The approach that sees Sentinel Marine’s new-build vessels perform a wide range of tasks from collision avoidance to oil spill recovery, is making waves in other parts of the world according to a company spokesman.
Sentinel Marine chief executive officer Rory Deans said that other geographic regions – as well as other marine sectors – could see the benefits of using emergency response and rescue vessels (ERRVs) that offered flexibility and efficiency.
“There is a growing number of multi-role ERRVs being used across the world, everywhere from the Indian Ocean to the Atlantic,” he said.
“Operators can understand the efficiencies – both in monetary and operational terms – of using a vessel than can perform more than one task. There are many opportunities for our fleet outwith the ERRV sector: while there is demand for this type of multi-role vessel in the North Sea, the scope for Sentinel Marine vessels is very wide indeed.”

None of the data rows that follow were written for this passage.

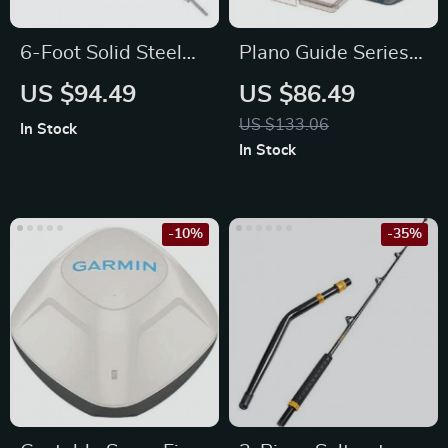
6-Foot Solid Steel
Plano Guide Series
Standard Barbell
3600 Angled Fishing
US $94.49
US $86.49
with Threaded Ends
Tackle Box
US $133.06
In Stock
Organizer
In Stock
-10%
-35%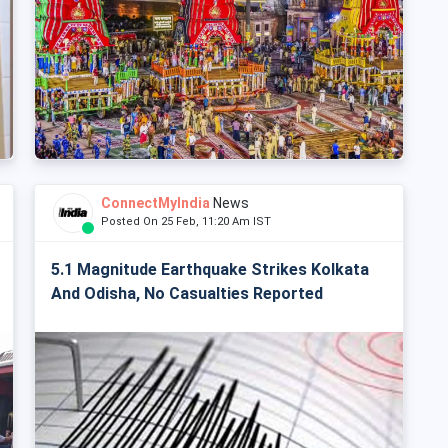
ConnectMyIndia
News
Posted On 25 Feb, 11:20 Am IST
5.1 Magnitude Earthquake Strikes Kolkata
And Odisha, No Casualties Reported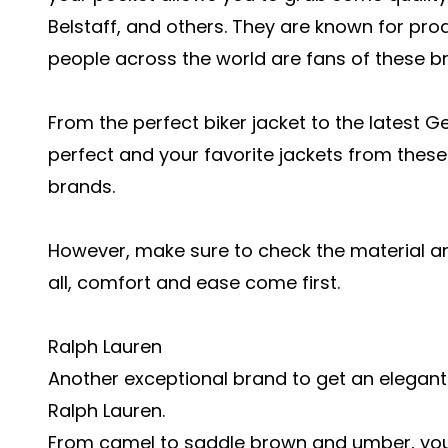
Belstaff, and others. They are known for pr
people across the world are fans of these b
From the perfect biker jacket to the latest G
perfect and your favorite jackets from these
brands.
However, make sure to check the material and
all, comfort and ease come first.
Ralph Lauren
Another exceptional brand to get an elegan
Ralph Lauren.
From camel to saddle brown and umber, you 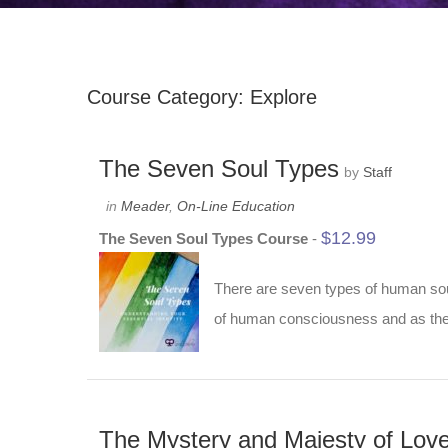
Course Category: Explore
The Seven Soul Types
by
Staff
in
Meader
,
On-Line Education
$
12.99
The Seven Soul Types Course
-
There are seven types of human soul
of human consciousness and as they
The Mystery and Majesty of Lov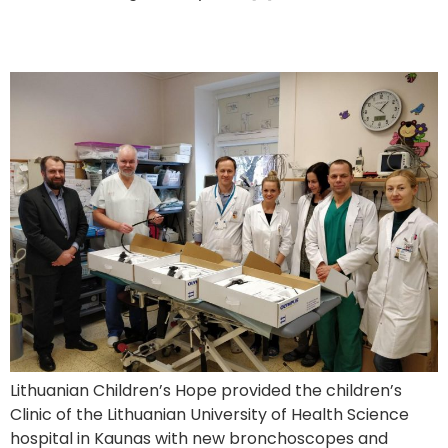
New Equipment to a Children’s Hospital in Kaunas
Lithuanian Children’s Hope provided the children’s
Clinic of the Lithuanian University of Health Science
hospital in Kaunas with new bronchoscopes and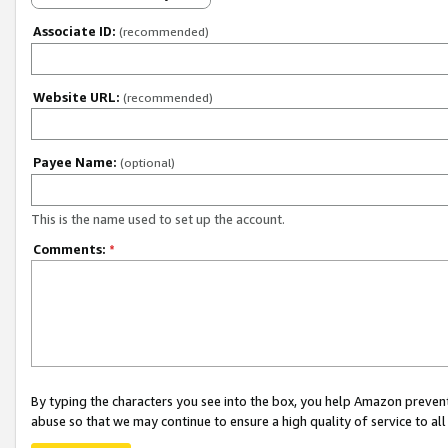
Associate ID:
(recommended)
Website URL:
(recommended)
Payee Name:
(optional)
This is the name used to set up the account.
Comments:
*
By typing the characters you see into the box, you help Amazon preven
abuse so that we may continue to ensure a high quality of service to al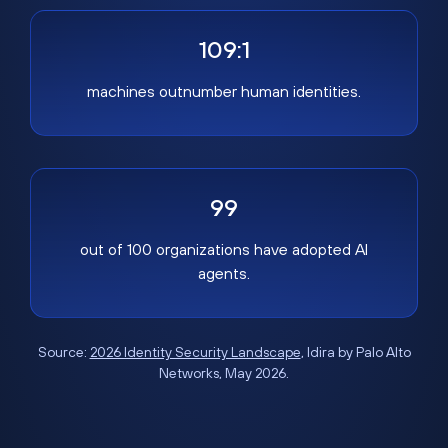
109:1
machines outnumber human identities.
99
out of 100 organizations have adopted AI
agents.
Source:
2026 Identity Security Landscape
, Idira by Palo Alto
Networks, May 2026.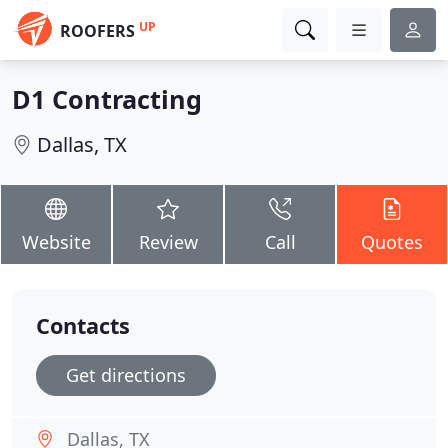
UP
ROOFERS
D1 Contracting
Dallas, TX
Website
Review
Call
Quotes
Contacts
Get directions
Dallas, TX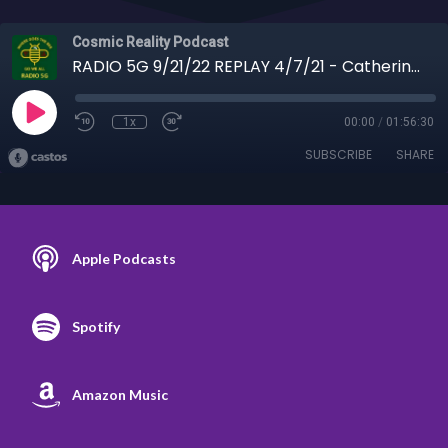
Cosmic Reality Podcast
RADIO 5G 9/21/22 REPLAY 4/7/21 - Catherine Austin-Fitts Lockdown Planet
1x
00:00
/
01:56:30
SUBSCRIBE
SHARE
Apple Podcasts
Spotify
Amazon Music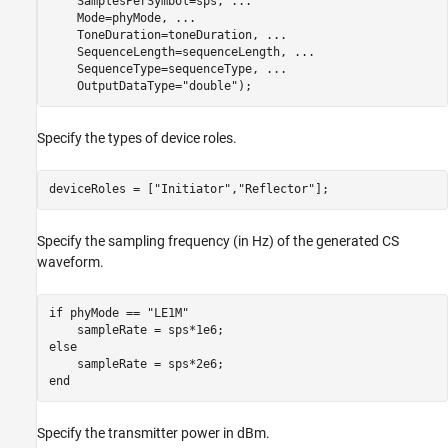
    SamplesPerSymbol=sps, 
...
    Mode=phyMode, 
...
    ToneDuration=toneDuration, 
...
    SequenceLength=sequenceLength, 
...
    SequenceType=sequenceType, 
...
    OutputDataType=
"double"
);
Specify the types of device roles.
deviceRoles = [
"Initiator"
,
"Reflector"
];
Specify the sampling frequency (in Hz) of the generated CS
waveform.
if
 phyMode == 
"LE1M"
else
end
Specify the transmitter power in dBm.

One such example is Lundy Sentinel, which is currently chartered by the European Fisheries Control Agency (EFCA) for use as a patrol vessel in international and EU waters. Fisheries inspectors use the ship as a platform for the monitoring, boarding and inspection of fishing boats, as well as associated transport and support vessels.
However, due to her multi-role capabilities, she can also be used in the framework of European coastguard cooperation for search and rescue, border control, disruption of trafficking routes, detection of criminal activities and enforcement of EU and national legislations.
In the North Sea, ERRV crews would normally expect to be on standby duty near drilling platforms, providing fast response during emergencies. But the type of vessel being pioneered by Sentinel Marine means that, on an average day, personnel might be involved in everything from cargo handling to in-field crew transfers.
The firm currently has eight new-build ships operational, with a further four due for completion and delivery within the next 18 months. The ships – representing an investment of around £150m - have been built to a proven design, with those still under construction at the Fujian Southeast Shipyard in China offering enhanced capabilities.
The enhancements include increased DP capabilities, with a DP2 class notation, firefighting class 1, oil recovery, liquid mud and dry bulk capacities. All of the vessels have also been designed to provide greater levels of crew comfort, both in terms of facilities and through the use of anti-rolling tanks.